::: Data records :::

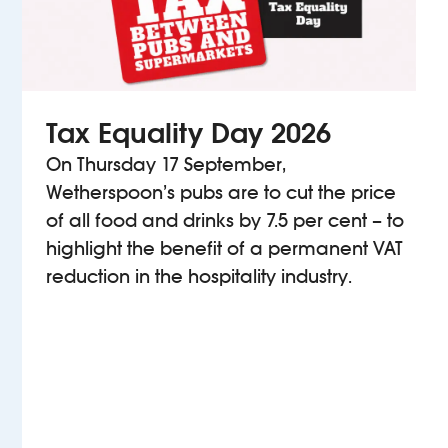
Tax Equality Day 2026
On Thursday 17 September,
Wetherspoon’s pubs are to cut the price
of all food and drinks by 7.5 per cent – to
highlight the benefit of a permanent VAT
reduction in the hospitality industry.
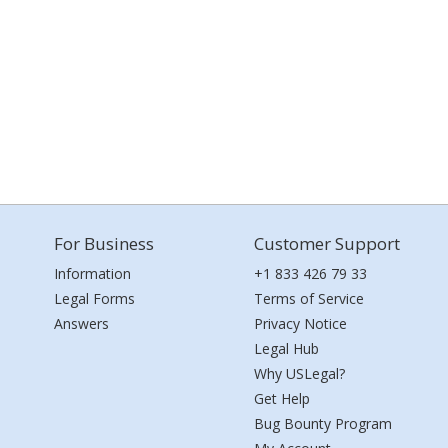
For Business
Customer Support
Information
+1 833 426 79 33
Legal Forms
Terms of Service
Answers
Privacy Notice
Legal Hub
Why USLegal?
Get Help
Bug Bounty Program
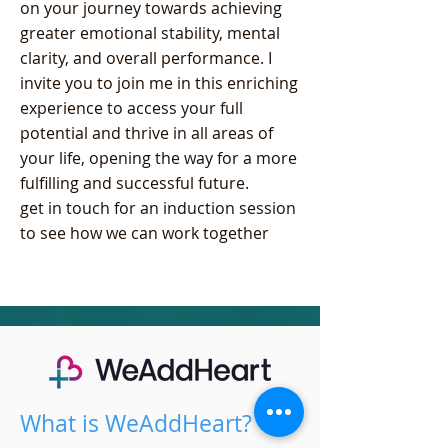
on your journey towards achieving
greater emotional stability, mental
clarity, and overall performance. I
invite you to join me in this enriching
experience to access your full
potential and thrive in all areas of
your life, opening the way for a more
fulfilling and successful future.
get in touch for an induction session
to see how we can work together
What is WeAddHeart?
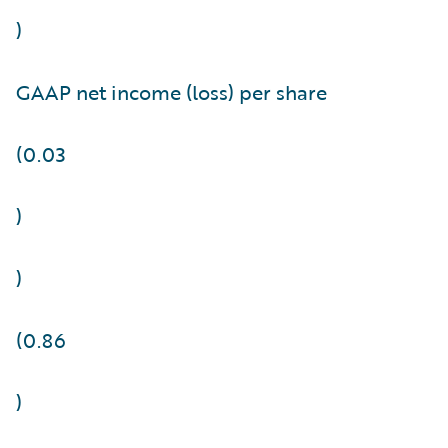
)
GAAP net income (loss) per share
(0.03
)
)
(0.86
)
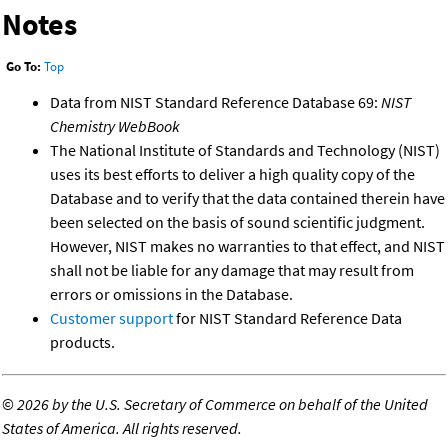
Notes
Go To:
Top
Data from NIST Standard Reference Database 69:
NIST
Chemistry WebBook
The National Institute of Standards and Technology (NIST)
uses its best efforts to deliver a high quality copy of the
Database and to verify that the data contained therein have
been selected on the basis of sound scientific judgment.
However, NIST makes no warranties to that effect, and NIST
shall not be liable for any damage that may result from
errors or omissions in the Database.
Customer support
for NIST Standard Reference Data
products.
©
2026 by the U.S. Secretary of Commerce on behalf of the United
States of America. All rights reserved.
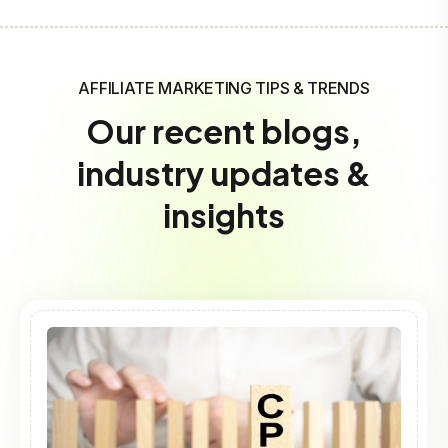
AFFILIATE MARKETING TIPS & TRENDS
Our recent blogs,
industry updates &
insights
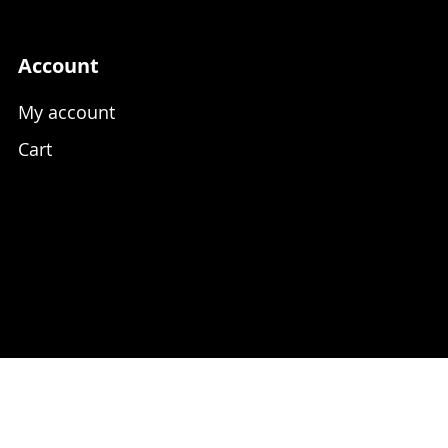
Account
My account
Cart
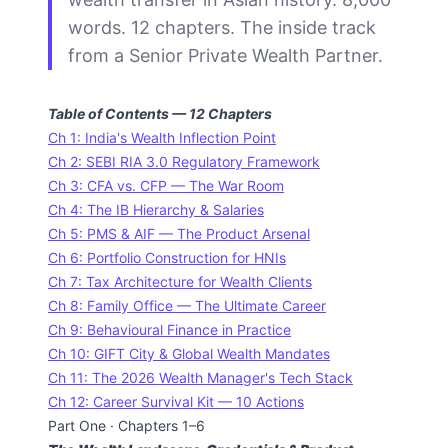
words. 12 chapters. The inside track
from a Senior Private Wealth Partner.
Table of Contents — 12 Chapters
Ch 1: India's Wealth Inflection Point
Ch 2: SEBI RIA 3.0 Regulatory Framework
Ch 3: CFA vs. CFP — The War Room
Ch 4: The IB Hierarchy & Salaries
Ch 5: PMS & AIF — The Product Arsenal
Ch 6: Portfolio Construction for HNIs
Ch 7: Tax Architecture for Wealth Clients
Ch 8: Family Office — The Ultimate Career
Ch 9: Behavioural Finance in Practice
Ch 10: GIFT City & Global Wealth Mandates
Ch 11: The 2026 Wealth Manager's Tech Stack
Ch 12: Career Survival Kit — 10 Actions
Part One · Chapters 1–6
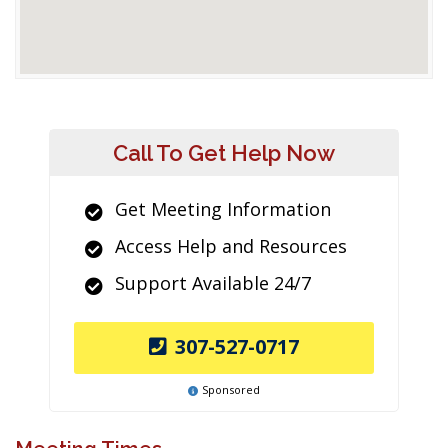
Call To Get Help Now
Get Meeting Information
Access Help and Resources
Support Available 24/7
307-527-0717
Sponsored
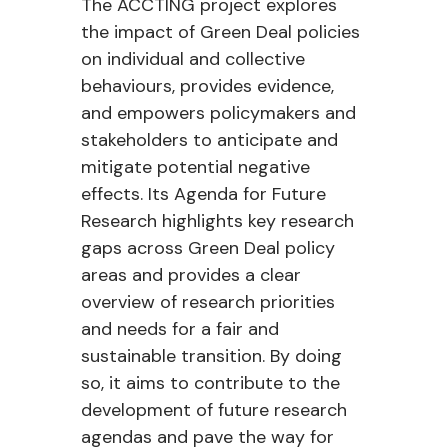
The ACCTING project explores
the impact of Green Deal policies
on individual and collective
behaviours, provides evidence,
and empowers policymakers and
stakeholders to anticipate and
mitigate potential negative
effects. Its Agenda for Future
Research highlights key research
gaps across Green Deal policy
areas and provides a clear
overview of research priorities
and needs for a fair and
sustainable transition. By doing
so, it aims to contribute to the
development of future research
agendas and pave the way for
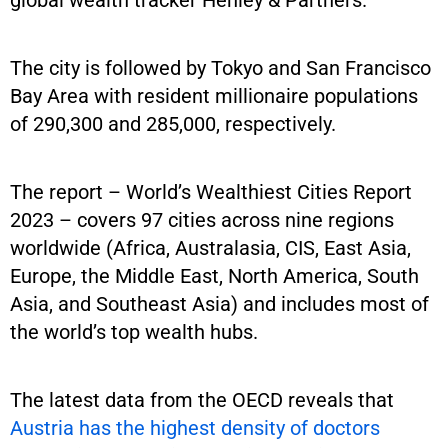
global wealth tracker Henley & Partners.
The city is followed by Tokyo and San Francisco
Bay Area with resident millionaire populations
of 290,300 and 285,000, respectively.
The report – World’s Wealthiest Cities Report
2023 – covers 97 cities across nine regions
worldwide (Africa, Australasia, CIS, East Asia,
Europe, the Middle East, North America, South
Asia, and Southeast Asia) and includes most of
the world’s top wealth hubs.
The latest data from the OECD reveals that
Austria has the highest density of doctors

:::

Each line that includes the word "Help" counts once; report how many such lines the entries have, and nothing else.

3